Meet the other 'Trumps': They act like the Donald as 'Apprentice' goes global
By Richard Huff
NEW YORK - Everyone wants to be Donald Trump these days.
Fact is, in a dozen countries right now, a gaggle of men - and women - are practicing to be their homeland's version of Trump on The Apprentice.
See, not only has the show grabbed viewers in the United States, it's become an international phenomenon with 12 countries making versions of the show using the template they bought from Trump and producer Mark Burnett.
"They're studying tapes, studying every move I make," Trump said. "I'm very honored by it."
Since The Apprentice hit big on NBC last season, Mark Burnett Prods, along with international distributor Fremantle Media, has been selling the idea worldwide, with international broadcasters plugging in local bigwigs to lead contestants through challenges and into the boardroom.
For example, in Switzerland, publishing magnate Jurg Marquard, 59, plays The Donald.
Real estate developer Mohamed Ali Alabbar handles the key role in a show airing in Pan Arabia countries.
Sir Alan Sugar, ranked No. 45 on the Sunday Times list of rich people in London, is Trump for the British crowd.
In Norway, Inger Ellen Nicolaisen, founder of a chain of hairdressing salons, is the chairman of the board.
And, as if that weren't enough, more than 40 other countries - ranging from Bulgaria to Kenya, Ecuador and Australia - are airing the American version with the real Trump.
The sales, of course, help further fill Trump's coffers.

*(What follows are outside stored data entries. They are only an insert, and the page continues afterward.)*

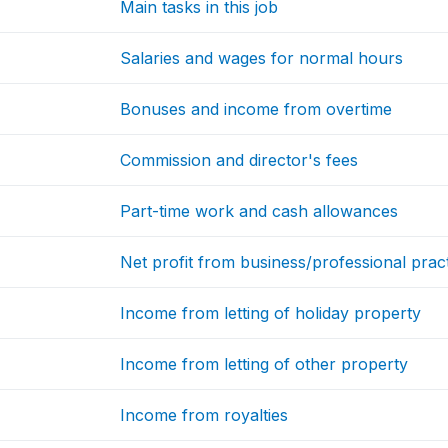
Main tasks in this job
Salaries and wages for normal hours
Bonuses and income from overtime
Commission and director's fees
Part-time work and cash allowances
Net profit from business/professional prac
Income from letting of holiday property
Income from letting of other property
Income from royalties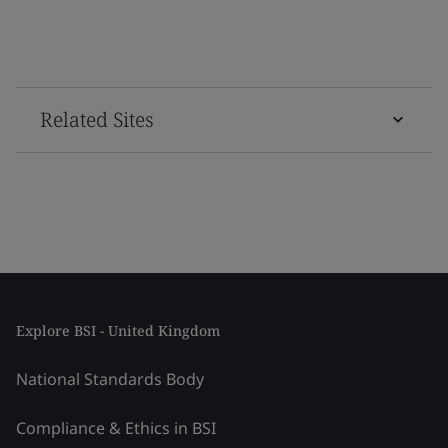
Related Sites
Explore BSI - United Kingdom
National Standards Body
Compliance & Ethics in BSI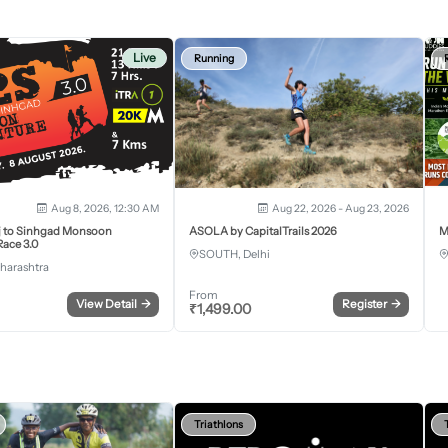
Live
Running
Aug 8, 2026, 12:30 AM
Aug 22, 2026 - Aug 23, 2026
j to Sinhgad Monsoon
ASOLA by CapitalTrails 2026
M
ace 3.0
SOUTH, Delhi
harashtra
From
View Detail
→
Register
→
₹
1,499.00
Triathlons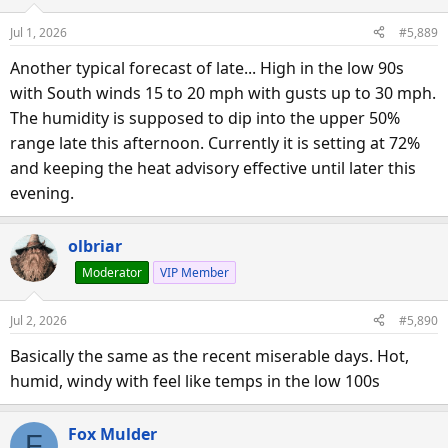
Jul 1, 2026
#5,889
Another typical forecast of late... High in the low 90s
with South winds 15 to 20 mph with gusts up to 30 mph.
The humidity is supposed to dip into the upper 50%
range late this afternoon. Currently it is setting at 72%
and keeping the heat advisory effective until later this
evening.
olbriar
Moderator
VIP Member
Jul 2, 2026
#5,890
Basically the same as the recent miserable days. Hot,
humid, windy with feel like temps in the low 100s
Fox Mulder
F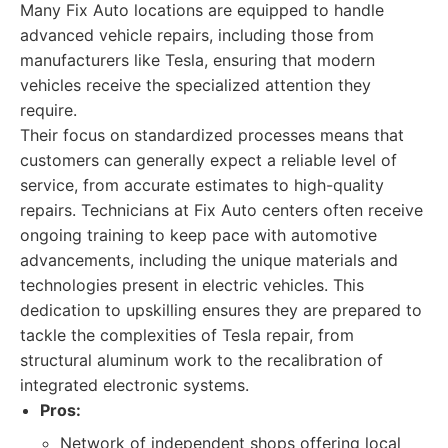
Many Fix Auto locations are equipped to handle
advanced vehicle repairs, including those from
manufacturers like Tesla, ensuring that modern
vehicles receive the specialized attention they
require.
Their focus on standardized processes means that
customers can generally expect a reliable level of
service, from accurate estimates to high-quality
repairs. Technicians at Fix Auto centers often receive
ongoing training to keep pace with automotive
advancements, including the unique materials and
technologies present in electric vehicles. This
dedication to upskilling ensures they are prepared to
tackle the complexities of Tesla repair, from
structural aluminum work to the recalibration of
integrated electronic systems.
Pros:
Network of independent shops offering local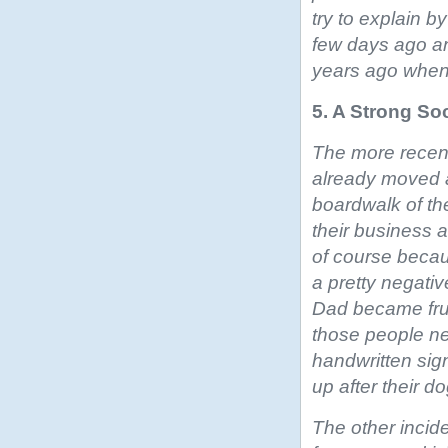
try to explain b
few days ago an
years ago when 
5. A Strong So
The more recent 
already moved 
boardwalk of th
their business a
of course becau
a pretty negativ
Dad became frus
those people ne
handwritten sig
up after their do
The other incid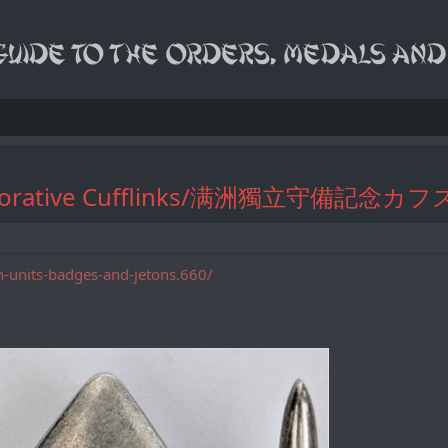
mmemorative Cufflinks/满洲獨立守備記念
n-units-badges-and-jetons.660/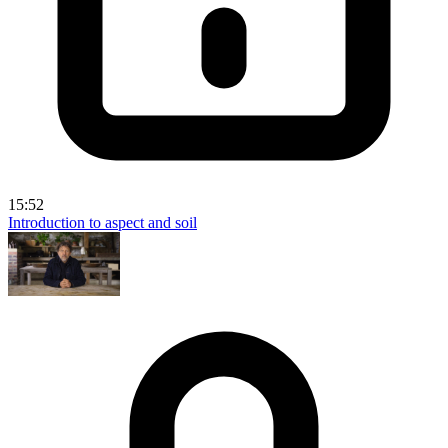
15:52
Introduction to aspect and soil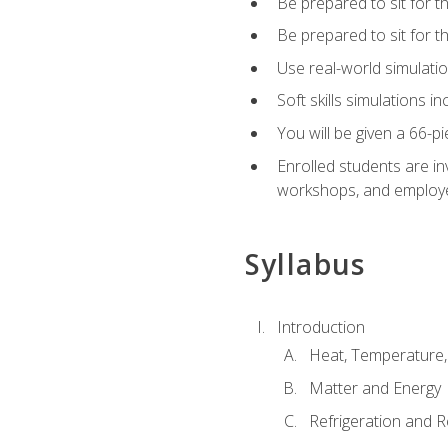
Be prepared to sit for t
Be prepared to sit for 
Use real-world simulatio
Soft skills simulations i
You will be given a 66-p
Enrolled students are in
workshops, and employe
Syllabus
Introduction
Heat, Temperature,
Matter and Energy
Refrigeration and R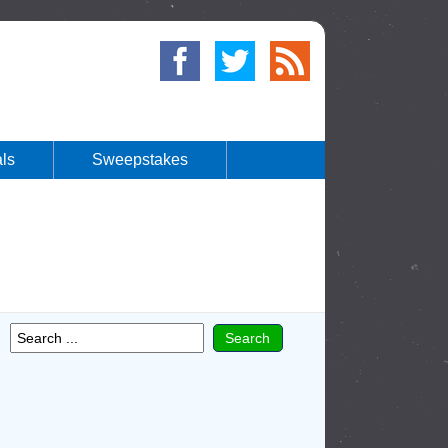
ls
Sweepstakes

As an executive producer he splits the revenues with Burnett.
"It's not like I'm in competition with them," Trump said of the international sales of the show. "The better they do, the better I do."
International TV executives are interested in "The Apprentice" because the concept is easily understandable abroad, said Scot Cru, director of international sales for Mark Burnett Prods.
"People identify with these characters," Cru said of the contestants vying for time with Trump. "That's a big dream, a top job with someone like Trump. Those dreams are universal, whether its a kid from Wyoming or somebody in a little village outside Sal Palo, Brazil."
Producers who buy The Apprentice format first spend time in New York watching Burnett's crew film the show so they can capture the feel and focus of the program. Then they incorporate challenges and references appropriate for their own cultures and climates.
"You want it to be relevant to their local viewers," Cru said.
Likewise, the man or woman playing the Trump part also must meet the approval of Burnett & Co.
"We're not looking for carbon copies of Donald Trump, because, honestly, there's only one Trump," Cru said. "We're looking for someone like Donald Trump."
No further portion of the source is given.